We evaluated the longitudinal effects of markers that have been previously identified in adult GWA studies. We found that previously identified markers showed time-averaged effects consistent with their reported effect size. This argues that the linear mixed model is an effective tool for modeling time-averaged effects in a GWA setting and that adult GWA studies may be capturing variation that tends to have consistent effects over time. Using a scoring approach, the overall signal from previously identified markers tended to have strong associations with time-averaged effects, but except in the case of triglycerides, did not show time-dependent effects. Previously identified markers were also likely to be associated with adult trait levels above and beyond childhood levels. Although we primarily describe time-averaged effects for previously identified markers, there may be more subtle time-dependent effects that larger studies will be better able to capture.

It is important to note that although we focused on analysis of linear trends over time, a linear model may not best capture these trends. Other approaches could be explored further such as non-linear models when there is an a priori expectation of trait trajectory, or model free approaches. These additional models could lead to additional variations that influence trajectories, or more precise estimations of effect size.

Longitudinal studies are particularly suited to capturing effects that vary over time. Genetic variation that shows a time-dependent effect may help predict those that will go onto develop disease before they show symptomatic traits. The discovery of variants associated with SNPxAGE interaction effects could thus be used to screen young individuals who are pre-symptomatic and provide the opportunity for preventive measures decades before disease onset. We explored how well the markers that we identified predicted adult traits after correcting for childhood traits and suggest further study of variants with SNPxAGE effects as possibly better predictors of adult trait levels above and beyond childhood levels. These results are consistent with the idea that longitudinal studies may be a useful tool to better capture time-dependent variation that could ultimately be better predictive of future outcomes.

Materials and Methods

Ethics statement

The study was approved by the institutional review board and the ethics committee of each institution. Written informed consent was obtained from each participant in accordance with institutional requirements and the Declaration of Helsinki Principles. All subjects in the BHS gave informed consent at each examination, and for those under 18 years of age, consent of a parent/guardian was obtained. Study protocols were approved by the Institutional Review Board of the Tulane University Health Sciences Center.

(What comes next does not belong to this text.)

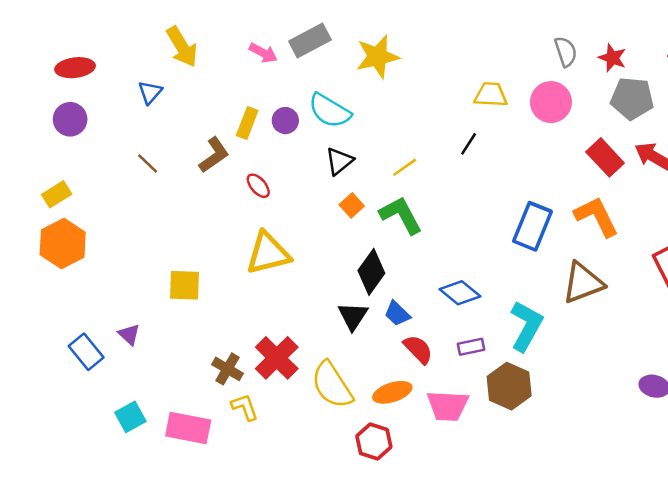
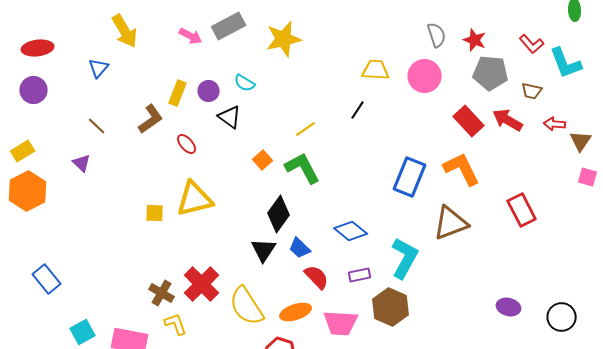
cyan semicircle: (330, 111) -> (245, 83), size x0.6
black triangle: (339, 161) -> (230, 117), moved, turned -45
yellow square: (184, 285) -> (155, 213), moved, size x0.7
purple triangle: (129, 335) -> (82, 163), moved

The Bogalusa Heart Study (BHS)

Between 1973 and 2008, 9 cross-sectional surveys of children aged 4–17 years and 10 cross-sectional surveys of adults aged 18–48 years (Figure S4), who had been previously examined as children, were conducted for CVD risk factor examinations in Bogalusa, Louisiana. This panel design of repeated cross-sectional examinations has resulted in serial observations from childhood to adulthood. By linking the 19 surveys, 12,163 individuals have been examined, with 37,317 observations. In the ongoing Longitudinal Aging Study funded by NIH and NIA since 2000, there are 1,202 subjects who have been examined 4–14 times from childhood to adulthood and have DNA available for GWA genotyping. Based on the analysis of identity-by-state (IBS) sharing from whole genome genotyping data, we focus on a subset of 525 genotyped individuals who are of European ancestry and unrelated (229 male, 296 female). The average number of measurements per individual is 8 (range 4–13).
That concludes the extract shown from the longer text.